** TASK INSTRUCTIONS **
Down to the last word, output the records below, skipping any images.

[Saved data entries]
_ _ _ _ _ _ _

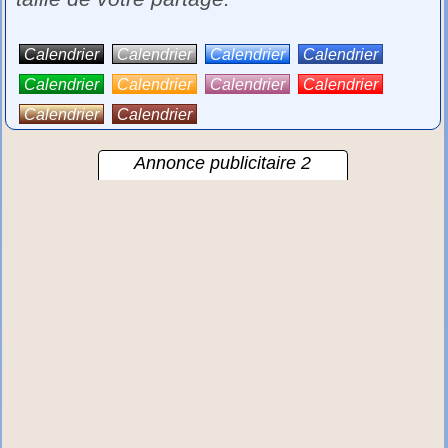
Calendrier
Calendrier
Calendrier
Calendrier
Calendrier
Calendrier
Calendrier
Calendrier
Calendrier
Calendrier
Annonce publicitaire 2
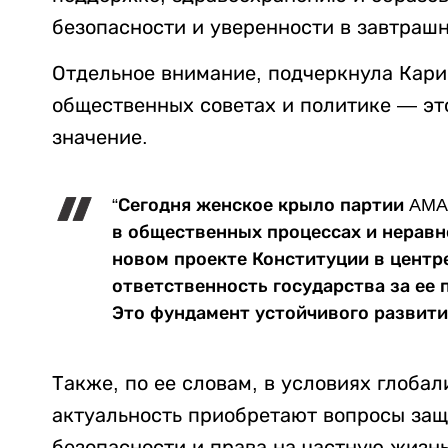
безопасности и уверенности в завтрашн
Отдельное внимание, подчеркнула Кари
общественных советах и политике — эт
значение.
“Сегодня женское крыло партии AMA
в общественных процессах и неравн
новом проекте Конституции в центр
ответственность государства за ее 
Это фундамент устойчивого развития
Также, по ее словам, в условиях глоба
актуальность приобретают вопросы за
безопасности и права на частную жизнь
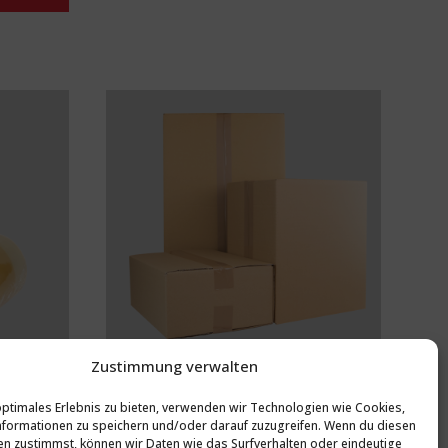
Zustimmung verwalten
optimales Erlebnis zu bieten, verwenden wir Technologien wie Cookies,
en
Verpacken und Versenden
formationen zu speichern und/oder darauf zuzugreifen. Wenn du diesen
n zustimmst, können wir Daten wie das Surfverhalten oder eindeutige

_ _ _ _ _ _ _

** RESPONSE AREA **
Calendrier
Calendrier
Calendrier
Calendrier
Calendrier
Calendrier
Calendrier
Calendrier
Calendrier
Calendrier
Annonce publicitaire 2
безопасности и уверенности в завтрашн
Отдельное внимание, подчеркнула Кари
общественных советах и политике — эт
значение.
“Сегодня женское крыло партии AMA
в общественных процессах и неравн
новом проекте Конституции в центр
ответственность государства за ее 
Это фундамент устойчивого развития
Также, по ее словам, в условиях глоба
актуальность приобретают вопросы за
безопасности и права на частную жизнь
Zustimmung verwalten
optimales Erlebnis zu bieten, verwenden wir Technologien wie Cookies,
en
Verpacken und Versenden
formationen zu speichern und/oder darauf zuzugreifen. Wenn du diesen
n zustimmst, können wir Daten wie das Surfverhalten oder eindeutige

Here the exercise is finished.